With the advent of high-throughput techniques for mapping TF-binding sites (e.g., ChIP-seq) and the increasing standardization, parallelization, and ability to outsource more traditional methods (e.g., electrophoretic mobility shift assay [EMSA]), it has become increasingly apparent that manual curation of published literature is not a sustainable model for centralizing and making available domain-wide TF-binding site data. As is the case with genomic sequences or DNA array experiments, the only sustainable model for compiling TF-binding site information on a domain-wide level is to promote its direct submission by authors. This entails the creation of standards and interfaces for submission of this information to a stable and highly accessible public repository. CollecTF was born as an effort to provide an open platform for the sustainable annotation of information on TF-binding sites and their regulatory effects across the Bacteria domain (24). To achieve this goal, CollecTF implements a dual annotation process that combines in-house curation of published literature by trained biocurators with direct submissions from authors. CollecTF annotates experimentally validated, naturally occurring TF-binding sites in Bacteria, documenting the experimental evidence supporting them through a standardized vocabulary and mapping transcription factors, their verified sites, and regulated genes to reference sequence databases. When available, CollecTF also stores links to the primary data sources used in the annotation, such as GEO or ArrayExpress accession numbers for ChIP-seq reads (5, 8). Submitted annotation data are fully accessible, and users can customize data retrieval at multiple levels, such as defining the level of experimental support or aggregating data across taxonomic groups or transcription factor families (Fig. 1). Direct annotation of TF-binding sites by authors is facilitated by means of an easy-to-use graphical interface that automates the mapping process and guides the author through the annotation process, ensuring compliance with defined standards and accurate database cross-references (Fig. 2).
A fundamental component in the genesis of CollecTF was the realization that TF-binding sites represent well-defined elements of genomic sequences: the binding of a protein to a specific location and sequence of the DNA molecule that is often associated with regulatory effects on nearby genes. Hence, much like coding sequences, experimentally verified TF-binding sites and their regulatory effects can and should be annotated as features in genome records. In collaboration with the NCBI RefSeq team, CollecTF has developed standards for the inclusion of TF-binding site information in RefSeq genome sequences using the “protein_bind” feature identifier (Fig. 3).
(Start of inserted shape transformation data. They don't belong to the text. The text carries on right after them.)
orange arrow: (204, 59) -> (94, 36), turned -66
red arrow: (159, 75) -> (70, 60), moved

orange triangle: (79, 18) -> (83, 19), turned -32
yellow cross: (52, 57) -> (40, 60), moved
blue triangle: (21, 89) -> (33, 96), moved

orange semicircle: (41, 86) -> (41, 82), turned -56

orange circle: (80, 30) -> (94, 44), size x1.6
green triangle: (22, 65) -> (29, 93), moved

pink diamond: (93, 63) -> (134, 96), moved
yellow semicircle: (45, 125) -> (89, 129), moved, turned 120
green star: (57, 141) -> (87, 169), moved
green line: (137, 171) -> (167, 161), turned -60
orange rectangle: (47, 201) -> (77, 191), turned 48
These records define the genomic location of the TF-binding site as well as the bound protein, and capture the experimental evidence for TF-binding sites using “/experiment” tags that include the PubMed identifier of the publications providing such evidence. Data deposited in CollecTF are periodically submitted to the NCBI to populate RefSeq genomes. In addition, CollecTF is currently working to incorporate gene ontology (GO) and evidence ontology (ECO) terms in its annotations to provide interoperability with the EBI UniProt database (25–27). Hence, in contrast to previous initiatives, CollecTF operates both as a conventional database and as a portal for submission of TF-binding site annotations to NCBI. As a database, CollecTF facilitates direct and highly customizable access to annotated TF-binding site data for its application in subsequent research. As a portal, CollecTF provides the means to maximize the visibility and guarantee the long-term accessibility of submitted data by incorporating it into a centralized, stable, and widely accessed reference resource for genomic data.
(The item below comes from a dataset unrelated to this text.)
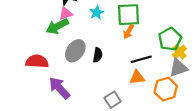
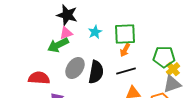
green pentagon: (170, 39) -> (164, 57), turned 30
black semicircle: (98, 55) -> (96, 72), size x1.6
black line: (141, 59) -> (126, 71), moved

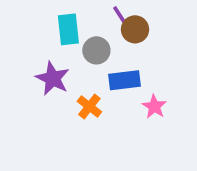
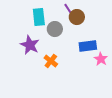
blue rectangle: (124, 80) -> (88, 46), moved
pink star: (154, 107) -> (101, 59), moved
At CollecTF we firmly believe that the future of biological research hinges on its ability to effectively disseminate and reuse experimental data. Experimental evidence for TF-binding sites is currently not deposited in any centralized repository, and consequently, the significant investment required for its generation can yield only limited returns in terms of scientific impact. The CollecTF team is committed to maintaining its curation effort to make bacterial TF-binding site annotations widely available, but the ultimate success of this initiative depends on the adoption of a culture of direct submission by experimental researchers. Journal of Bacteriology articles currently represent more than one-third of curated manuscripts in CollecTF, and the Editorial Board of the Journal of Bacteriology has graciously endorsed CollecTF as a vehicle for the public deposition of TF-binding site information to the NCBI. On behalf of the CollecTF team, I urge the readership of this journal to consider submitting the results of upcoming experiments on transcriptional regulation to CollecTF. There are obvious advantages to submitting your results to CollecTF and having it populate NCBI RefSeq genomes, such as increased visibility that may result in additional citations and spur collaborations, but the key incentive for submission should lie in the knowledge that by making your results broadly accessible, you are driving forward research in your field of interest. As the CollecTF team is fond of saying: in transcriptional regulation, every site counts; help us make yours count too.
ACKNOWLEDGMENTS
CollecTF is supported by the U.S. National Science Foundation award MCB-1158056.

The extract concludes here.